E 78th St, New York, NY
This 8,000 sq.ft., five-bedroom townhouse on Manhattan’s Upper East Side was renovated for art dealer Christophe Van de Weghe and his wife, Anne-Gaëlle. Originally built in 1887, the five-story structure had been stripped of its historic detail. Purchased mid-restoration, the home was essentially a façade and a shell. The couple enlisted architect Annabelle Selldorf and designer Francis D’Haene to reimagine it as a modern, art-filled residence.
Selldorf’s interventions focused on enhancing light, flow, and vertical circulation. The rear façade was replaced with full-height sliding glass walls, ceiling heights were increased by raising the roofline and deepening the garden level, and a sculptural white oak staircase, crowned by a tortoiseshell-patterned skylight.
D’Haene curated vintage and contemporary furnishings to complement the couple’s collection of modern and postwar art, including works by Jean-Michel Basquiat, Alexander Calder, Andy Warhol, Lucio Fontana, and Cindy Sherman. Materials are tactile and restrained: marble in the baths, stained oak in the master suite, and Castel and Donghia textiles in family spaces. Wide-plank flooring and custom millwork unify the interiors.
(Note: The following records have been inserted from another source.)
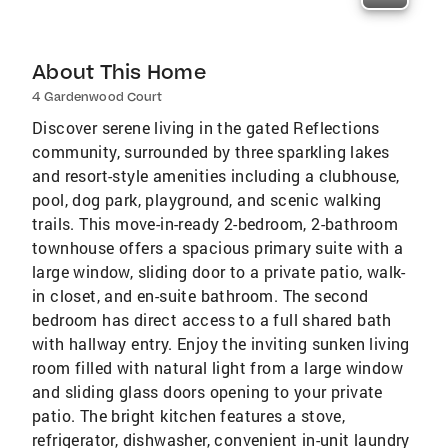
About This Home
4 Gardenwood Court
Discover serene living in the gated Reflections
community, surrounded by three sparkling lakes
and resort-style amenities including a clubhouse,
pool, dog park, playground, and scenic walking
trails. This move-in-ready 2-bedroom, 2-bathroom
townhouse offers a spacious primary suite with a
large window, sliding door to a private patio, walk-
in closet, and en-suite bathroom. The second
bedroom has direct access to a full shared bath
with hallway entry. Enjoy the inviting sunken living
room filled with natural light from a large window
and sliding glass doors opening to your private
patio. The bright kitchen features a stove,
refrigerator, dishwasher, convenient in-unit laundry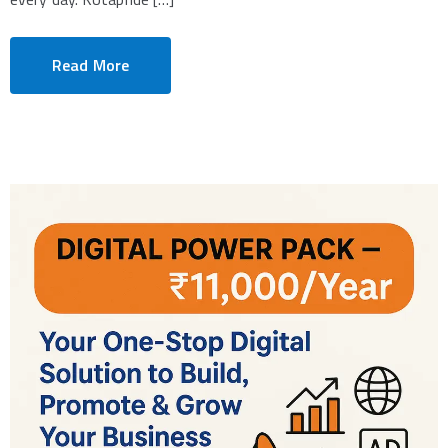
Read More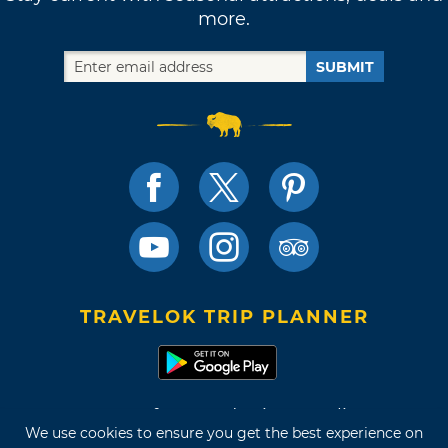
more.
SUBMIT
TRAVELOK TRIP PLANNER
Terms of Use and Privacy Policy
We use cookies to ensure you get the best experience on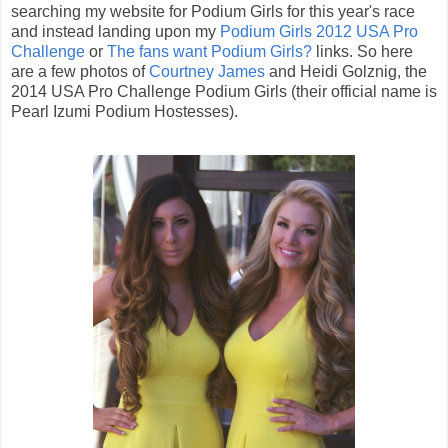
searching my website for Podium Girls for this year's race
and instead landing upon my
Podium Girls 2012 USA Pro
Challenge
or
The fans want Podium Girls?
links. So here
are a few photos of
Courtney James
and Heidi Golznig, the
2014 USA Pro Challenge Podium Girls (their official name is
Pearl Izumi Podium Hostesses).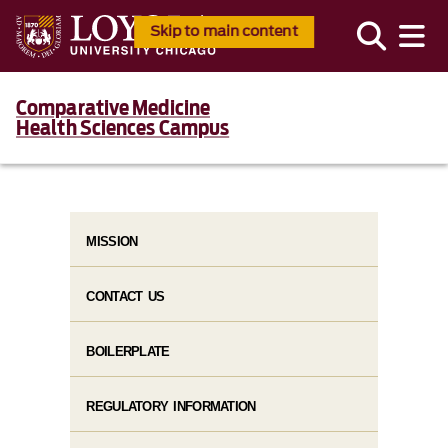
Skip to main content
Comparative Medicine
Health Sciences Campus
MISSION
CONTACT US
BOILERPLATE
REGULATORY INFORMATION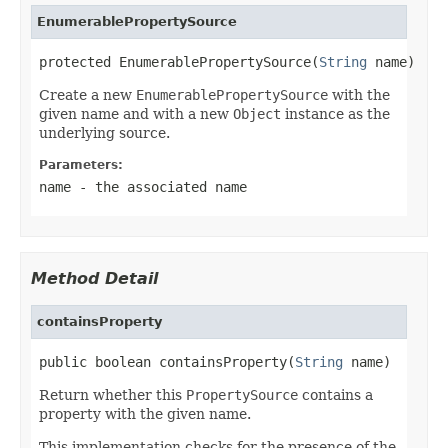
EnumerablePropertySource
protected EnumerablePropertySource(
String
 name)
Create a new
EnumerablePropertySource
with the
given name and with a new
Object
instance as the
underlying source.
Parameters:
name
- the associated name
Method Detail
containsProperty
public boolean containsProperty(
String
 name)
Return whether this
PropertySource
contains a
property with the given name.
This implementation checks for the presence of the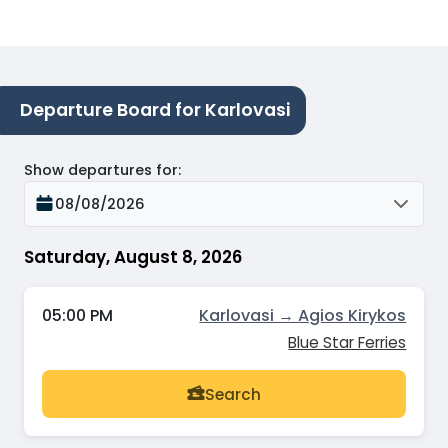
Departure Board for Karlovasi
Show departures for
:
08/08/2026
Saturday, August 8, 2026
05:00 PM
Karlovasi → Agios Kirykos
Blue Star Ferries
Search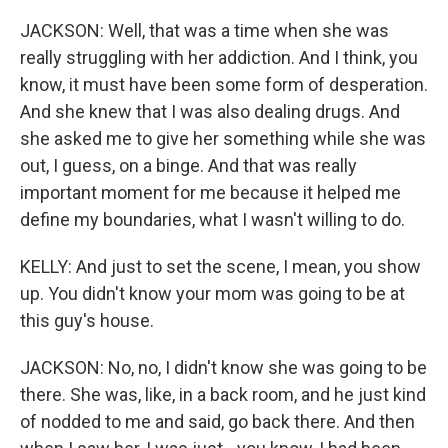
JACKSON: Well, that was a time when she was
really struggling with her addiction. And I think, you
know, it must have been some form of desperation.
And she knew that I was also dealing drugs. And
she asked me to give her something while she was
out, I guess, on a binge. And that was really
important moment for me because it helped me
define my boundaries, what I wasn't willing to do.
KELLY: And just to set the scene, I mean, you show
up. You didn't know your mom was going to be at
this guy's house.
JACKSON: No, no, I didn't know she was going to be
there. She was, like, in a back room, and he just kind
of nodded to me and said, go back there. And then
Each space reflects the couple’s connection to art and design. In the library, Jean-Michel Frank chairs, a Perriand daybed, and a Prouvé table accompany works by de Kooning, Kline, and a rare suite of Warhol Polaroids. Elsewhere, furnishings by Martin Székely, Paul Evans, Gino Sarfatti, and Vladimir Kagan sit in dialogue with the collection. A Prouvé desk, acquired years before the designer’s rise in popularity, anchors the parlor-level office.